Die ÖVP hat mir das zum Vorwurf gemacht und gesagt: „Du lässt deine Staatsanwälte gegen uns arbeiten.“ Die müssen froh sein, wenn ich nicht Dinge sage
Christian Pilnacek
Bild: APA/picturedesk.com/Helmut Fohringer
„Das kann ich nicht, mach’ ich nicht“, sagt Pilnacek. Selbst als eine Hausdurchsuchung bei der ÖVP stattgefunden hat, habe man ihn gefragt: „Warum drehst du das nicht ab?“ Er nennt Minister, namentlich u. a. Wolfgang Sobotka, früher Innenminister, heute Nationalratspräsident. „In jedem Gespräch sagt Sobotka: ,Du hast selber versagt, du hast es nie abgedreht.‘ Das geht nicht. Man lebt in einem Rechtsstaat.“ Er, Pilnacek, habe kein einziges Verfahren beeinflusst. „Die ÖVP hat mir das zum Vorwurf gemacht und gesagt: ,Du lässt deine Staatsanwälte gegen uns arbeiten.‘ Die müssen froh sein, wenn ich nicht Dinge sage“.

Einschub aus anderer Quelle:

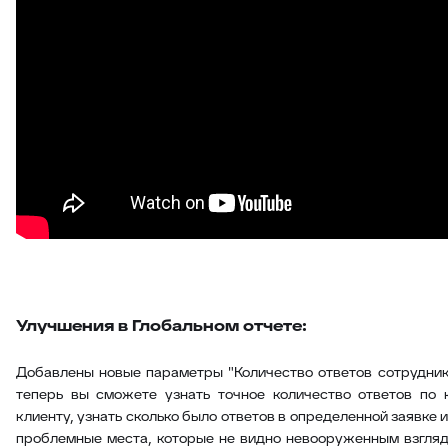
Улучшения в Глобальном отчете:
Добавлены новые параметры "Количество ответов сотруднико
теперь вы сможете узнать точное количество ответов по 
клиенту, узнать сколько было ответов в определенной заявке 
проблемные места, которые не видно невооруженным взглядо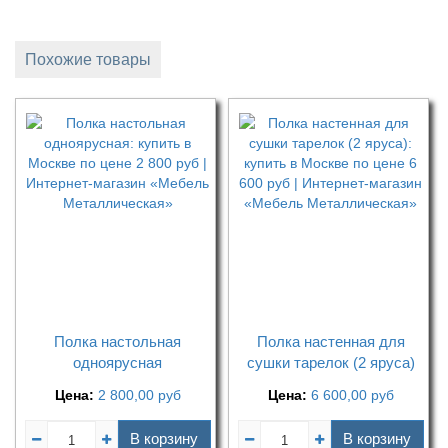
Похожие товары
Полка настольная
Полка настенная для
одноярусная
сушки тарелок (2 яруса)
Цена:
2 800,00
руб
Цена:
6 600,00
руб
В корзину
В корзину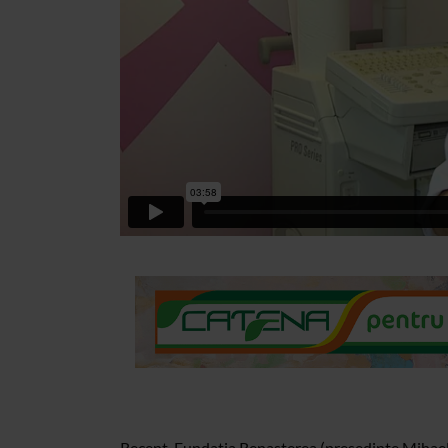
Recent, Fundatia Renasterea (presedinte Mihaela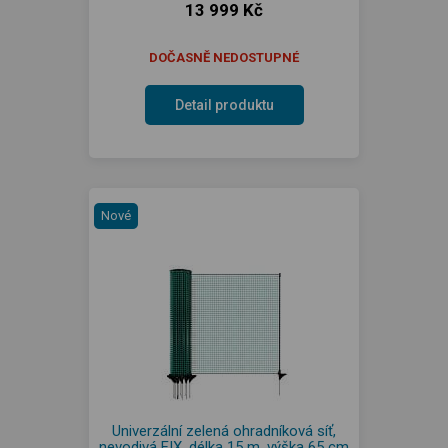
13 999 Kč
DOČASNĚ NEDOSTUPNÉ
Detail produktu
Nové
Univerzální zelená ohradníková síť,
nevodivá FIX, délka 15 m, výška 65 cm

Ich kann mich nicht exponieren und irgendwelche Ermittlungen einstellen, die gerechtfertigt sind. Das geht einfach nicht.
Christian Pilnacek
Bild: APA/picturedesk.com/Helmut Fohringer
Tatsächlich gibt Pilnacek vor, viel über politische Verwicklungen mit der Justiz zu wissen. Die ÖVP habe das immer falsch eingeschätzt, was Möglichkeiten zur Beeinflussung oder Verhindern von Verfahren betreffe. „Ich kann mich nicht exponieren und irgendwelche Ermittlungen einstellen, die gerechtfertigt sind. Das geht einfach nicht“, sagt er zu den Anwesenden.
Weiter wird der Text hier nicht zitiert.